Occupational Health & Safety

SB 772 (Leyva)

This measure exempts Cal/OSHA from Standardized Regulatory Impact Assessment (SRIA) because proponents believe the process is duplicative and hinders workplace safety. Currently, California law requires state agencies, such as Cal/OSHA, to conduct a SRIA when a proposed regulation results in an economic impact of $50 million or more.  SRIA helps to fully analyze a proposed rule’s economic impact and promotes efficiency. SB 772 reduces accountability and leads to less transparency.

POSITION: Ag Council opposed SB 772.

STATUS: SB 772 stalled in the Assembly due to strong opposition from many ag and business groups.


SB 623 (Monning)

SB 623 establishes the Safe and Affordable Drinking Water Fund within the State Water Resources Control Board to assist those without access to safe and affordable drinking water through grants, loans, contracts or services. Given a solution for disadvantaged communities is needed to help ensure families have clean drinking water, including rural and agricultural areas, Ag Council participated in stakeholder discussions to address drinking water issues and helped develop SB 623.

POSITION: Ag Council supports SB 623.

STATUS: The bill is in the Assembly Rules Committee and will be considered again in 2018.

AB 313 (Gray)

The measure restructures the administration and enforcement of water rights at the State Water Resources Control Board in order to bring more accountability and transparency to California’s water management structure. AB 313 creates a new Water Rights Division where an administrative law judge would preside over water rights matters to improve objectivity. The Division would conduct hearings and make a recommendation to the board, which could accept, reject or modify recommendations.
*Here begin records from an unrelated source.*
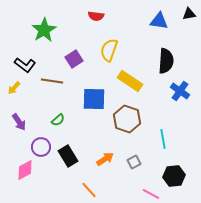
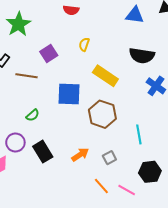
yellow semicircle: (109, 50) -> (84, 44), size x0.6
black semicircle: (166, 61) -> (142, 56), turned 95
orange line: (89, 190) -> (101, 186), moved

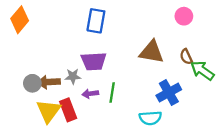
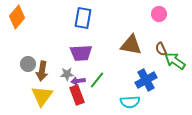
gray star: (73, 76) -> (67, 74), moved
brown arrow: (49, 82) -> (42, 71), turned -78
gray circle: (32, 83) -> (28, 64), moved
green line: (112, 93) -> (97, 80), turned 30
red rectangle: (68, 110) -> (77, 95), moved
POSITION: Ag Council supports AB 313.

STATUS: AB 313 was approved by the Legislature and is awaiting Governor Brown’s review.

SB 252 (Dodd)

SB 252 adds new requirements onto well applicants located in critically overdrafted basins. After extensive lobbying by a coalition of ag groups, the author accepted amendments to SB 252 and removed the following provisions: 1) the requirement for well applicants to notify all adjacent landowners of the intent to obtain a new well permit and 2) the mandate that a public meeting be held before a new well permit could be issued. SB 252 still requires well applicants to provide: a map of the location of the well, the proposed capacity and estimated pumping rate for the well, anticipated pumping schedule and an estimated annual extraction volume.

POSITION: Ag Council removed opposition after amendments addressing policy concerns were adopted. Ag Council moved to a neutral position.

STATUS: SB 252 passed the Legislature and is pending Governor Brown’s consideration.